館内には、国内有数の音響効果を持つ大ホール(1,190席)、演劇や発表会など多目的用途の小ホール(可動式194席)、オーケストラのリハーサルなどに利用でき、大ホールの舞台面と同じスペース(245㎡)を持つ「グランサロン」、合唱やバンド、ダンスの練習などができる5つのスタジオが備わる。区民をはじめとする利用者に幅広く活用してもらうため、多用途に対応する舞台や音響・照明・残響可変装置を備えている。世界3大ピアノ(スタインウェイ・ベーゼンドルファー・ベヒシュタイン)がそろうことも大きな特徴である。
※1 プロフィリットガラス:型板ガラスをコの字形に曲げ、外光や照明を利用した光の壁をつくることができるガラス建材
現在の杉並公会堂は、旧杉並公会堂(以下、旧公会堂)の老朽化が進んだことから、2003(平成15)年に建物を取り壊し、2006(平成18年)にリニューアルオープンしたものである。
旧公会堂は、1957(昭和32)年に竣工。46年間にわたり「杉並区の文化的シンボル」として区民に親しまれた。建設にあたっては、活動弁士(※2)だった徳川夢声氏、作曲家の小松耕輔氏、松山バレエ団団長(当時)の清水正夫氏らによる専門委員会を設置。徳川氏の意見により、区の建設予定地に約1,000㎡の土地を買い増しし、1,176席収容のホールが完成した(コラム3参照)。
当時の東京に1,000席以上ある大ホールは日比谷公会堂しかなく、クラシック公演をはじめ、合唱やジャズのコンサート、シンポジウム、成人式など、利用目的は多岐にわたった。レコーディングの場としても、作曲家の近衛秀麿(このえひでまろ)氏や黛敏郎(まゆずみとしろう)氏が愛用。また、一世を風靡(ふうび)した人気番組「8時だョ!全員集合」など、テレビ番組の収録にも頻繁に用いられた。1966(昭和41)年7月9日には、翌日からのテレビ放送に先立ち「ウルトラマン前夜祭」が開催され、ウルトラマンが初めて一般にお披露目されたことでも知られる(コラム4参照)。
1994(平成6)年には杉並区が日本フィルハーモニー交響楽団と友好提携を締結。以後、日本を代表するオーケストラの文化発信基地としても存在をアピールしている(コラム5参照)。
※2 活動弁士:無声映画を上映中、内容を語りで表現して解説する専門の職業的解説者
旧公会堂がテレビ番組の収録やレコーディングの場として好まれた理由は、その優れた音響設備にあった。
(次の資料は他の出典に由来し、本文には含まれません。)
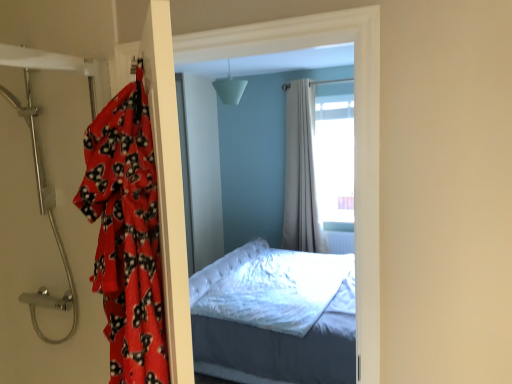 Question: From the image's perspective, would you say metallic showerhead at left is shown under fluffy red blanket at left?

Choices:
 (A) no
 (B) yes

Answer: (A)

Question: Is metallic showerhead at left positioned with its back to fluffy red blanket at left?

Choices:
 (A) no
 (B) yes

Answer: (A)

Question: Can you confirm if metallic showerhead at left is thinner than fluffy red blanket at left?

Choices:
 (A) no
 (B) yes

Answer: (A)

Question: From a real-world perspective, is metallic showerhead at left on top of fluffy red blanket at left?

Choices:
 (A) yes
 (B) no

Answer: (A)

Question: Is metallic showerhead at left at the left side of fluffy red blanket at left?

Choices:
 (A) no
 (B) yes

Answer: (B)

Question: Would you say metallic showerhead at left is a long distance from fluffy red blanket at left?

Choices:
 (A) no
 (B) yes

Answer: (A)

Question: Is fluffy red blanket at left closer to the viewer compared to metallic showerhead at left?

Choices:
 (A) no
 (B) yes

Answer: (B)

Question: Considering the relative sizes of fluffy red blanket at left and metallic showerhead at left in the image provided, is fluffy red blanket at left shorter than metallic showerhead at left?

Choices:
 (A) yes
 (B) no

Answer: (A)

Question: From a real-world perspective, does fluffy red blanket at left sit lower than metallic showerhead at left?

Choices:
 (A) yes
 (B) no

Answer: (A)

Question: Considering the relative sizes of fluffy red blanket at left and metallic showerhead at left in the image provided, is fluffy red blanket at left wider than metallic showerhead at left?

Choices:
 (A) no
 (B) yes

Answer: (A)

Question: Is fluffy red blanket at left aimed at metallic showerhead at left?

Choices:
 (A) no
 (B) yes

Answer: (A)

Question: Does fluffy red blanket at left appear on the right side of metallic showerhead at left?

Choices:
 (A) no
 (B) yes

Answer: (B)

Question: Does fluffy red blanket at left have a smaller size compared to beige fabric curtain at center?

Choices:
 (A) no
 (B) yes

Answer: (B) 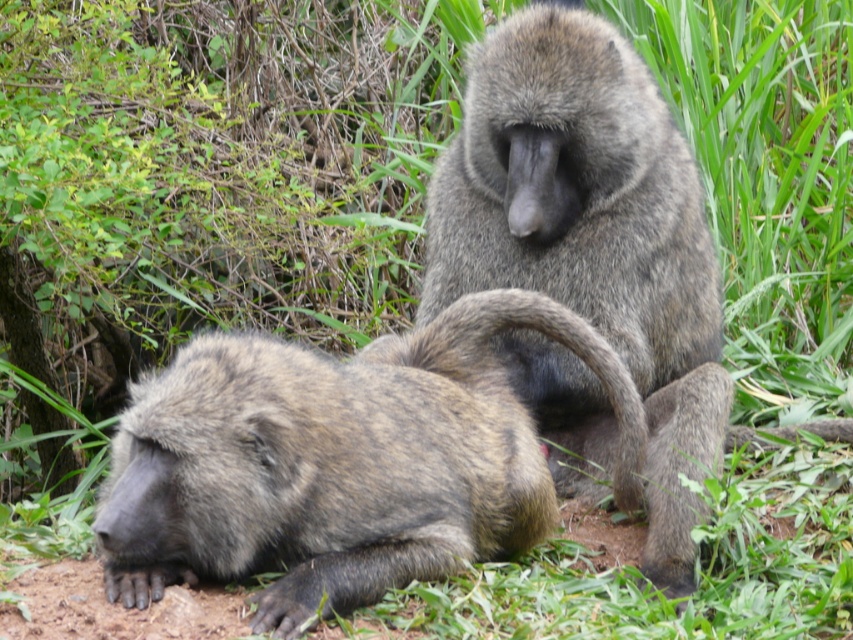 Between brown fur monkey at lower left and gray furry monkey at center, which one has more height?

Standing taller between the two is gray furry monkey at center.

Which is more to the left, brown fur monkey at lower left or gray furry monkey at center?

brown fur monkey at lower left is more to the left.

Does point (560, 333) lie behind point (486, 227)?

No, it is in front of (486, 227).

Locate an element on the screen. brown fur monkey at lower left is located at coordinates (341, 461). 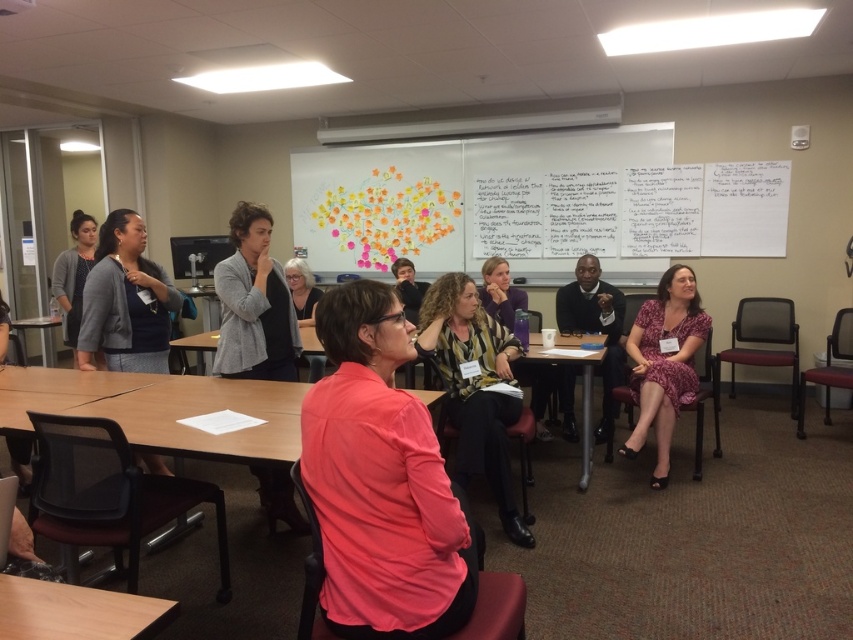 You are standing at the entrance of the conference room. You need to locate the matte gray cardigan at left. Where should you look relative to the entrance?

The matte gray cardigan at left is located at point (x=74, y=273), which corresponds to the upper left corner of the room from the entrance.

Looking at this image, you are standing in the conference room and want to determine which of the two points, point (68,321) or point (306,269), is nearer to you. Based on the scene description, which point is closer?

Point (68,321) is closer to the camera than point (306,269), so it is the nearer point.

You are standing in the conference room and want to walk towards the point that is closer to the camera between the two points labeled as point (294, 216) and point (241, 308). Which point should you walk towards?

後に日本音響学会会長を務めた二村忠元教授を中心とする、東北大学の二村研究室が設計を担当。特にホール内側壁に装備した残響可変装置は、予算不足で手動式にしかできなかったものの大変な好評を博し、「東洋一の文化の殿堂」と呼ばれるようになった。旧公会堂を知る元職員の塚原悟氏は、「舞台と観客が感動を共感できた。」と旧公会堂の魅力を語っている。
ホールには、吊上げスクリーンによるシネマスコープ映画設備も完備。映写機の音声を、映写機付属のスピーカーではなく、ホールの音響設備を使って出すようにしたのは、旧公会堂が初めてである。映写機は、中島飛行機の後身である富士精密工業の「フジセントラル」という型が用いられた。
またスタインウェイに加え、日本では珍しい「幻の名器」メイソン&ハムリンの大型ピアノが設置された。国内品としては、1967(昭和43)年に開発されたヤマハCF(フルコンサート)グランドピアノを導入。弾き初めを行ったのはピアニストの故中村紘子氏であり、ピアノ内部にサインが残っている(現在、浜田山会館が所蔵)。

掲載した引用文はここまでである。